En ce moment, les paysans sont en colère en France en Allemagne et ailleurs. Ils ont raison de l'être?
Je les comprends bien. Le dumping salarial sur les denrées alimentaires en France, notamment, est terrible. Mais même si les choses sont calmes en ce moment en Suisse, je pense que la colère peut très vite remonter.

Politiquement, c'est moins compliqué en Suisse, pour les agriculteurs?
On ne peut pas dire qu'on manque de soutiens à Berne. Mais ces dernières années, il y a eu beaucoup d'initiatives populaires sur le monde agricole et ça devient lourd de se battre à chaque fois.

Vous vous sentez soutenue par la population ou les politiques?

«Oui, mais pour combien de temps?»

Vous avez retourné le panneau de votre commune?
Non, je ne l'ai pas fait (rires).

La vie de paysanne

Vous êtes agricultrice. Qu'est-ce que vous élevez ou cultivez?
Nous avons du bétail, des vaches laitières, environ 30 bêtes.
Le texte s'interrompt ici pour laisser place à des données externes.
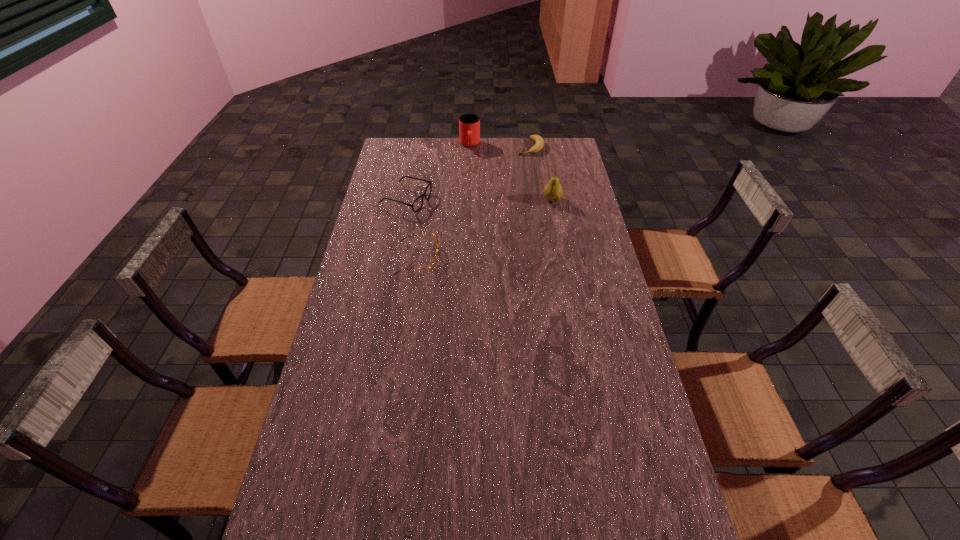 This screenshot has height=540, width=960. Identify the location of blank region between the nearer spectacles and the cup. (444, 202).

Where is `free space between the nearest object and the pear`? The width and height of the screenshot is (960, 540). free space between the nearest object and the pear is located at coordinates (485, 230).

You are a GUI agent. You are given a task and a screenshot of the screen. Output one action in this format:
    pyautogui.click(x=<x>, y=<y>)
    Task: Click on the unoccupied area between the shortest object and the nearer spectacles
    The image size is (960, 540).
    Given the screenshot: What is the action you would take?
    [474, 203]

Locate an element on the screen. Image resolution: width=960 pixels, height=540 pixels. vacant area that lies between the nearest object and the shortest object is located at coordinates (474, 203).

Locate an element on the screen. The image size is (960, 540). free spot between the banana and the third object from left to right is located at coordinates (500, 146).

Locate an element on the screen. The width and height of the screenshot is (960, 540). vacant area that lies between the farther spectacles and the nearer spectacles is located at coordinates (413, 230).

Locate an element on the screen. This screenshot has width=960, height=540. empty space between the pear and the farther spectacles is located at coordinates (479, 200).

Find the location of `the fourth closest object to the farther spectacles`. the fourth closest object to the farther spectacles is located at coordinates (553, 191).

Identify which object is located as the fourth nearest to the shortest object. Please provide its 2D coordinates. Your answer should be formatted as a tuple, i.e. [(x, y)], where the tuple contains the x and y coordinates of a point satisfying the conditions above.

[(434, 263)]

You are a GUI agent. You are given a task and a screenshot of the screen. Output one action in this format:
    pyautogui.click(x=<x>, y=<y>)
    Task: Click on the vacant space that satisfies the following two spatial constraints: 1. on the front side of the banana; 2. on the right side of the cup
    
    Given the screenshot: What is the action you would take?
    pyautogui.click(x=469, y=147) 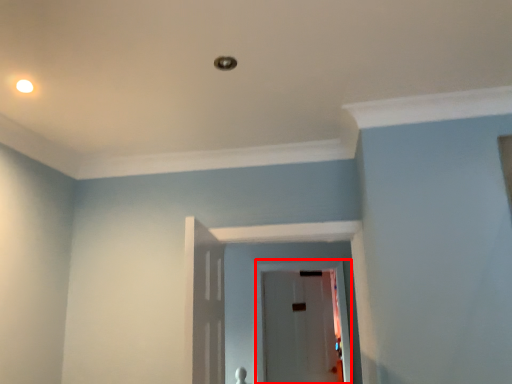 Question: Considering the relative positions of glass door (annotated by the red box) and lighting in the image provided, where is glass door (annotated by the red box) located with respect to the staircase?

Choices:
 (A) left
 (B) right

Answer: (B)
Le lait est vendu pour faire du gruyère. Nous produisons aussi des surfaces herbagères et des cultures: du blé, du colza, du maïs et de l'orge. Nous avons aussi des surfaces destinées au maintien de la biodiversité. Je dis «nous», car moi et mon mari avons remis le domaine à notre fils, mais ne sommes pas encore à la retraite et travaillons à son exploitation.

Une journée type d'agricultrice, c'est quoi?
A 5h30, on est déjà à l'écurie. On s'occupe des bêtes. Quand mes enfants étaient petits, j'allais ensuite les lever, leur préparer le petit-déjeuner, les envoyer à l'école. Puis le matin, il y a un tas de choses à régler, que ce soit à la ferme ou pour faire la compta. A midi, je faisais à manger pour les enfants. L'après-midi, on va «pirouetter» quand il y a les foins, on va aussi faire les parcs puis à nouveau s'occuper des bêtes. Et le soir, les enfants à nouveau.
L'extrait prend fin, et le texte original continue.